1. UQ is a Sufficiency/Necessity relationship
2. EQ is an Intersection relationship
3. C is a casual relationship

Causation Theory:
1. Causation implies correlation
2. Implies chronology (if theres no chronology, theres no causation)
3. No competing Cause (If A causes B, then it strongly suggests that it wasnt actually C that
caused B).

Correlation:
Fire Fighter Example! Just because Fire fighters and fire are correlated doesnt mean that they
caused it (correlation does not imply causation).
Four ideas under correlation
1) Co-incidence, correlation implies co-incidence. But not the other way around. (happens a few
times)
2) Correlation does not imply causation, but causation implies correlation.
3) Definition of correlation is Empirically observed co-variance.
1. Empirically observed (out in the world)
2. Co-Variance (change that happens in together, can be positive or nor negative)
4) When you see A is correlated or co-incidental with B, then it gives rise to 4 possibilities.
1. A caused B
2. B caused A
3. C caused both A and B (summer caused increase in ice cream sales and drowning)
4. There is no relationship (just happened to happen together) (alternative causes, there
not related, but A has its own causes, and B has its own causes as well)

Chronology:
Does not imply causation
o Example: I wake up at 4am every day and do a sun dance to encourage the sun to rise,
and 30 minutes later, the sun always rises.
o Correlation is there because it happens every single day, and the dance happens before
the sun rises.
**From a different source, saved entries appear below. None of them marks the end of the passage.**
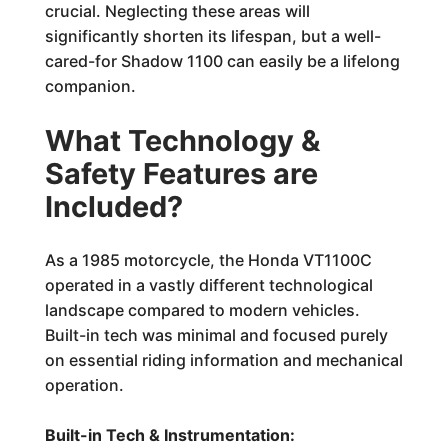
crucial. Neglecting these areas will
significantly shorten its lifespan, but a well-
cared-for Shadow 1100 can easily be a lifelong
companion.
What Technology &
Safety Features are
Included?
As a 1985 motorcycle, the Honda VT1100C
operated in a vastly different technological
landscape compared to modern vehicles.
Built-in tech was minimal and focused purely
on essential riding information and mechanical
operation.
Built-in Tech & Instrumentation:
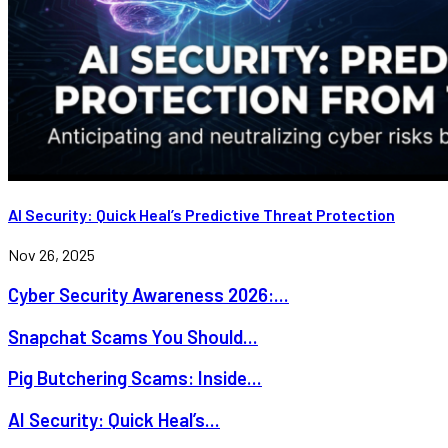
AI Security: Quick Heal’s Predictive Threat Protection
Nov 26, 2025
Cyber Security Awareness 2026:...
Snapchat Scams You Should...
Pig Butchering Scams: Inside...
AI Security: Quick Heal’s...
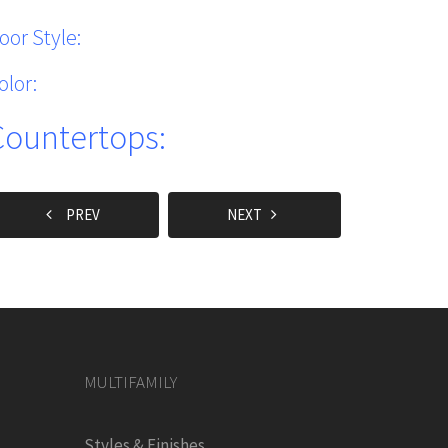
oor Style:
olor:
Countertops:
PREV
NEXT
MULTIFAMILY
Styles & Finishes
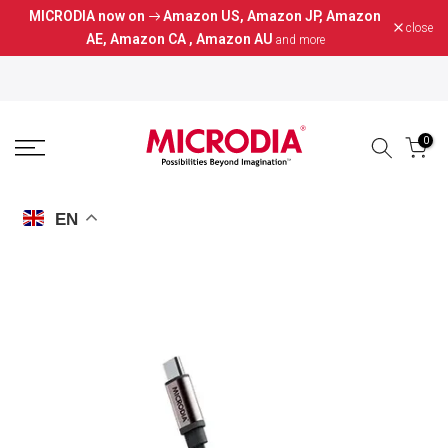
MICRODIA now on
Amazon US
,
Amazon JP
,
Amazon
Skip
close
AE
,
Amazon CA
,
Amazon AU
and more
to
content
0
EN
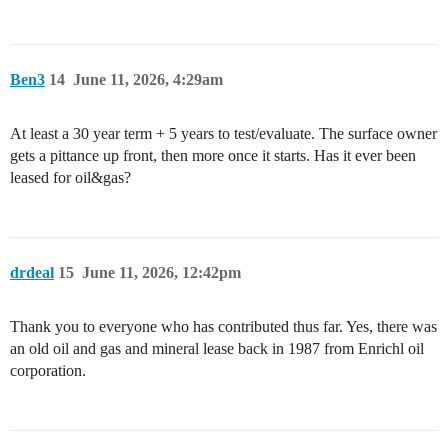
Ben3
14
June 11, 2026, 4:29am
At least a 30 year term + 5 years to test/evaluate. The surface owner
gets a pittance up front, then more once it starts. Has it ever been
leased for oil&gas?
drdeal
15
June 11, 2026, 12:42pm
Thank you to everyone who has contributed thus far. Yes, there was
an old oil and gas and mineral lease back in 1987 from Enrichl oil
corporation.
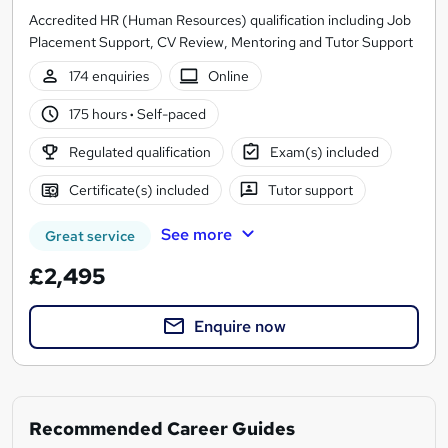
Accredited HR (Human Resources) qualification including Job
Placement Support, CV Review, Mentoring and Tutor Support
174 enquiries
Online
175 hours
·
Self-paced
Regulated qualification
Exam(s) included
Certificate(s) included
Tutor support
See more
Great service
£2,495
Enquire now
Recommended Career Guides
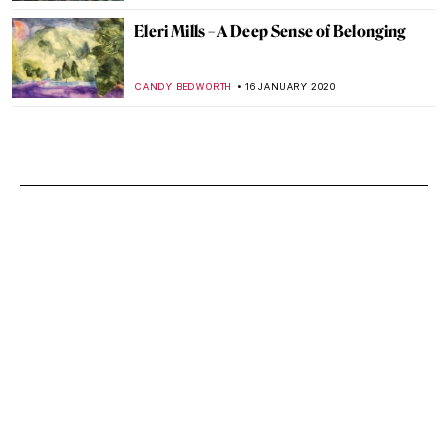
Eleri Mills – A Deep Sense of Belonging
CANDY BEDWORTH
16 JANUARY 2020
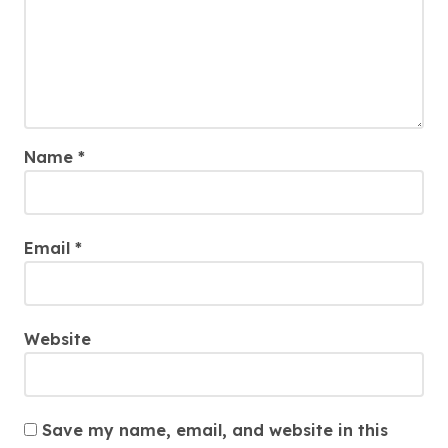
Name
*
Email
*
Website
Save my name, email, and website in this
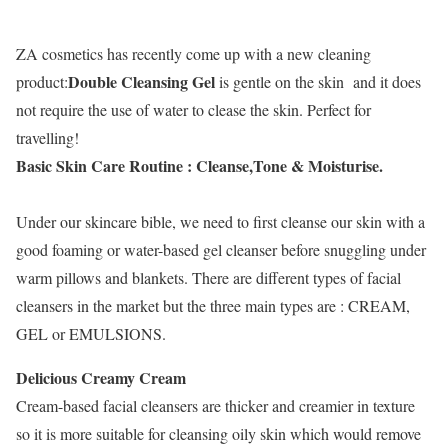
ZA cosmetics has recently come up with a new cleaning
Double Cleansing Gel
product:
is gentle on the skin and it does
not require the use of water to clease the skin. Perfect for
travelling!
Basic Skin Care Routine : Cleanse,Tone & Moisturise.
Under our skincare bible, we need to first cleanse our skin with a
good foaming or water-based gel cleanser before snuggling under
warm pillows and blankets. There are different types of facial
cleansers in the market but the three main types are : CREAM,
GEL or EMULSIONS.
Delicious Creamy Cream
Cream-based facial cleansers are thicker and creamier in texture
so it is more suitable for cleansing oily skin which would remove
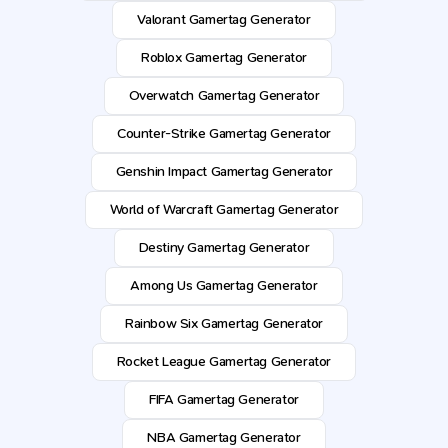
Valorant Gamertag Generator
Roblox Gamertag Generator
Overwatch Gamertag Generator
Counter-Strike Gamertag Generator
Genshin Impact Gamertag Generator
World of Warcraft Gamertag Generator
Destiny Gamertag Generator
Among Us Gamertag Generator
Rainbow Six Gamertag Generator
Rocket League Gamertag Generator
FIFA Gamertag Generator
NBA Gamertag Generator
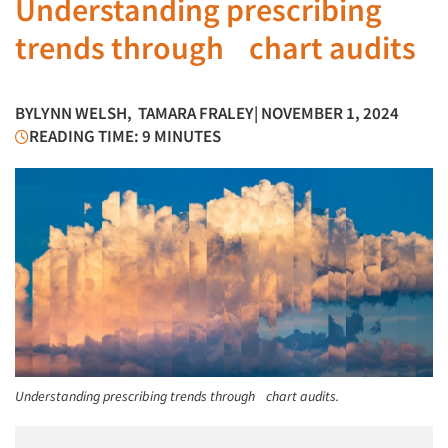
Understanding prescribing
trends through chart audits
BY
LYNN WELSH
,
TAMARA FRALEY
| NOVEMBER 1, 2024
READING TIME: 9 MINUTES
Understanding prescribing trends through chart audits.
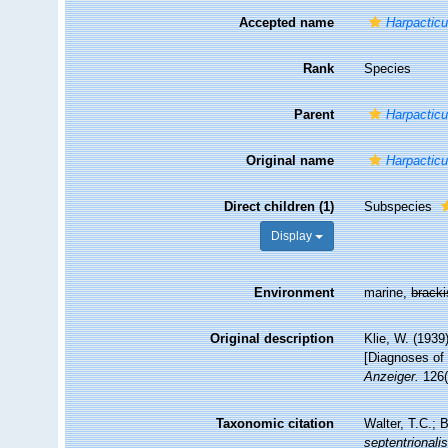
Accepted name
Harpacticu
Rank
Species
Parent
Harpactic
Original name
Harpacticu
Direct children (1)
Subspecies
Display
Environment
marine,
brack
Original description
Klie, W. (193
[Diagnoses of 
Anzeiger.
126(
Taxonomic citation
Walter, T.C.;
septentrionali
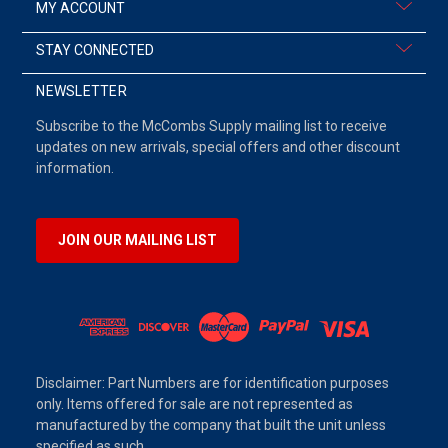
MY ACCOUNT
STAY CONNECTED
NEWSLETTER
Subscribe to the McCombs Supply mailing list to receive
updates on new arrivals, special offers and other discount
information.
JOIN OUR MAILING LIST
Disclaimer: Part Numbers are for identification purposes
only. Items offered for sale are not represented as
manufactured by the company that built the unit unless
specified as such.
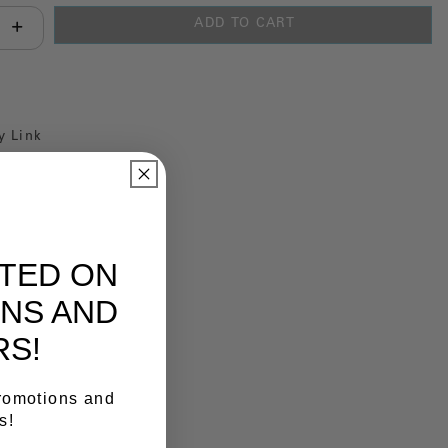
ADD TO CART
antity:
y Link
ATED ON
NS AND
RS!
promotions and
s!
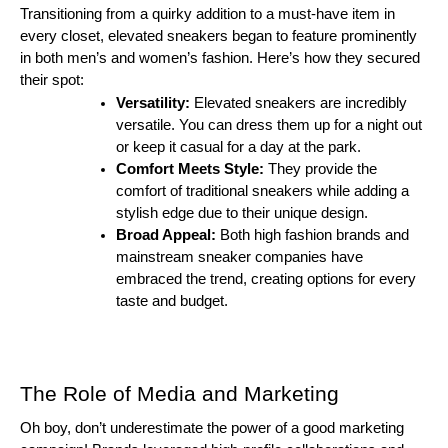
Transitioning from a quirky addition to a must-have item in
every closet, elevated sneakers began to feature prominently
in both men’s and women’s fashion. Here’s how they secured
their spot:
Versatility:
Elevated sneakers are incredibly
versatile. You can dress them up for a night out
or keep it casual for a day at the park.
Comfort Meets Style:
They provide the
comfort of traditional sneakers while adding a
stylish edge due to their unique design.
Broad Appeal:
Both high fashion brands and
mainstream sneaker companies have
embraced the trend, creating options for every
taste and budget.
The Role of Media and Marketing
Oh boy, don’t underestimate the power of a good marketing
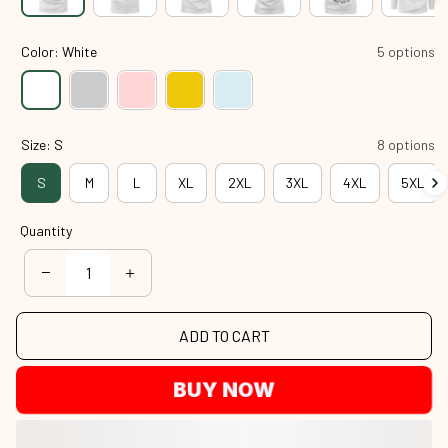
Color: White
5 options
Size: S
8 options
S
M
L
XL
2XL
3XL
4XL
5XL
Quantity
ADD TO CART
BUY NOW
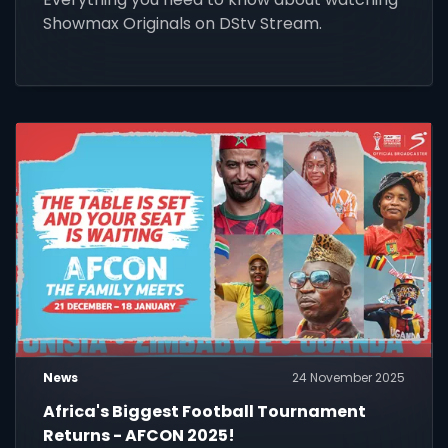
Showmax Originals on DStv Stream.
News
24 November 2025
Africa's Biggest Football Tournament
Returns - AFCON 2025!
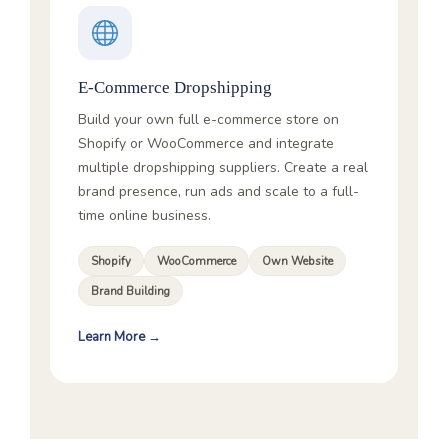
E-Commerce Dropshipping
Build your own full e-commerce store on
Shopify or WooCommerce and integrate
multiple dropshipping suppliers. Create a real
brand presence, run ads and scale to a full-
time online business.
Shopify
WooCommerce
Own Website
Brand Building
Learn More →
So even with chronology and correlation it does not apply causation.

Causation Strategy:
1. Always in error (Conclusion or Assumption of Causation)
2. Given Co-incidence (check for competing explanations)
3. Given Correlation (check for chronology, third common cause and data set).
a. Chronology, check to see if the order can be reversed. If A caused B, then check if A
occurred before B. If chronology fails and B occurred before A, then theres no way you
have causation, because causation implies chronology.
b. Third Common Cause, either introduce the 3rd common cause or block it.
c. Data set, check for competing or corroborating data sets. (Depending on if youre
strengthening or weakening the argument).